Sobre su puerta cuelga en metal E 105. El asesino va por él. Quizás ya ha estado ahí antes, sonriéndole en la oscuridad. Quizás está ahí ahora.
 A la entrada de su puerta, en un papel blanco hay una nota y una huella digital color café.
 “Te veo cada noche cuando te miras en el espejo, te veo cuando sales en tus caminatas nocturnas y andas con los ojos cerrados. Cuando pierdes la memoria como un adicto. Eres más ligero entonces, eres mejor.
A veces sé que me ves también y volteas la mirada. Pero ya no habrá otros lados a dónde mirar, sino es a mis ojos. No más mascaras ni trazos negros.
PD: Debiste usar chocolate, lo sabes…”
Al otro lado de la puerta está un martillo y un par de clavos. Son suyos.
4
Un mes después nadie salta del piso treinta en el Grandlook Hotel. No hay tripas que levantar, ni muchedumbres que observan con horror y fascinación. Ninguna nota de periódico sobre suicidios. No hay asesinatos durante dos semanas.
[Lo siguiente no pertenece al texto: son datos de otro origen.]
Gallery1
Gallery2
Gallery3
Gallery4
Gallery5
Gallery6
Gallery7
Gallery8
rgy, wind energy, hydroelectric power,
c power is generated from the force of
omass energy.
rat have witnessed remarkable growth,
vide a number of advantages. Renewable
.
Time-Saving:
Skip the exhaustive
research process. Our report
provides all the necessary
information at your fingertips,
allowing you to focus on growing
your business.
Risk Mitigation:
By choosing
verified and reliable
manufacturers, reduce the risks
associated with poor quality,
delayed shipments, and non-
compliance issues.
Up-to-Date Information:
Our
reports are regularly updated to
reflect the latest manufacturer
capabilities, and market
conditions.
El detective ha muerto sin embargo, pero no hay cuerpo que se pueda encontrar. La máscara es quemada en un discreto bote de basura. Un hombre de cabello anaranjado camina con una sonrisa larga en el rostro. Una sonrisa seca. El hombre camina despacio a través de las asfaltadas calles donde los autos zumban y la gente no mira nada con demasiada atención. Es fácil para él vivir así, sin vigilantes de quién preocuparse.
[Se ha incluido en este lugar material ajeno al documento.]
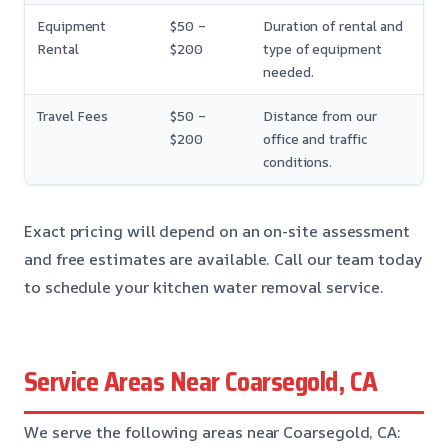
Equipment
$50 –
Duration of rental and
Rental
$200
type of equipment
needed.
Travel Fees
$50 –
Distance from our
$200
office and traffic
conditions.
Exact pricing will depend on an on-site assessment
and free estimates are available. Call our team today
to schedule your kitchen water removal service.
Service Areas Near Coarsegold, CA
We serve the following areas near Coarsegold, CA:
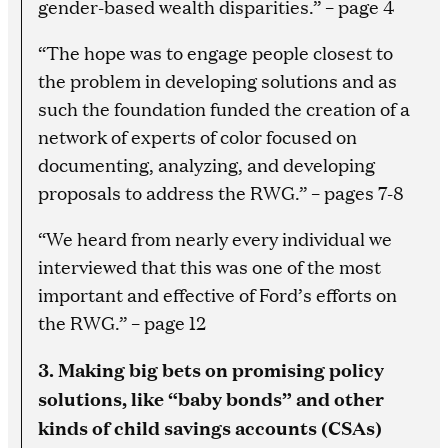
gender-based wealth disparities.” – page 4
“The hope was to engage people closest to
the problem in developing solutions and as
such the foundation funded the creation of a
network of experts of color focused on
documenting, analyzing, and developing
proposals to address the RWG.” – pages 7-8
“We heard from nearly every individual we
interviewed that this was one of the most
important and effective of Ford’s efforts on
the RWG.” – page 12
3. Making big bets on promising policy
solutions, like “baby bonds” and other
kinds of child savings accounts (CSAs)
Llega hasta el Instituto Arthur Cummings, se aproxima hacia la cerca del patio escolar donde un montón de niños juegan, gritan, corren y comen comida que les produce caries y una diabetes programada a futuro. El hombre se apoya contra la reja y sonríe con sus labios rojos, largos. Un niño de seis años está a punto de morder una galleta cuando lo ve sonriendo desde allá. La galleta cae sobre su regazo y luego al suelo. El niño apenas respira. La orina que se le escapa entre los muslos es caliente, es demasiada, le arde al salir. Quiere echar a correr, llorar, gritar, decirle a alguien que ahí está el hombre de las pesadillas, el hombre que se ha convertido en un mito espantoso, el monstruo que se está comiendo a toda la ciudad. La pesadilla que se llevó a su hermana, Nancy.
Una maestra se percata de que el pequeño de los Leniqui no está respirando, que se ha puesto azul. El caos dentro del patio escolar empieza a crecer.
El hombre de gabardina se marcha de ahí despacio, sonriendo, rompiendo en su partida la nota con la huella digital. Dejando cae los trozos al aire sin preocuparse, casi como un reto desdeñoso. Ya nadie va a atraparle. No hay dos mentes como la suya, nunca la hubo,  y él ganó.
Esa noche, el hombre de gabardina trepa por un árbol en la casa veintidós del bulevar San Patricio. Da tres toquecitos en una ventana. Lo hace por segunda vez y un pequeño de once años aparece tras el cristal.
— ¿Quién es…? ¡Hola! ¿Eres tu verdad?
—Baja la voz. Soy yo. —Responde el hombre de gabardina.
—Casi no te reconocí, excepto por la ropa, y la voz.
—Lo sé, pero confiaba en que al final sabrías quién soy.
— ¿Por qué ya no llevas la máscara? —El niño estira la mano para tentar el rostro del hombre, que cierra sus ojos ante el tacto.
—Ya no la necesito. —El hombre no puede evitar sonreír, está a punto de tirarse una carcajada, pero consigue apretar las tripas y contenerse.
—Qué mal, me gustaba. Pero también me gusta saber cómo eres —El rostro del pequeño se vuelve algo serio, pálido y lunar ante el resplandor nocturno—. ¿Qué pasa con el asesino? ¿Pudiste encontrarlo?
El hombre de la gabardina sonríe asintiendo —De hecho te traje un regalo— Desliza las manos a sus bolsillos donde siente la madera áspera del martillo y el rose terroso de los clavos.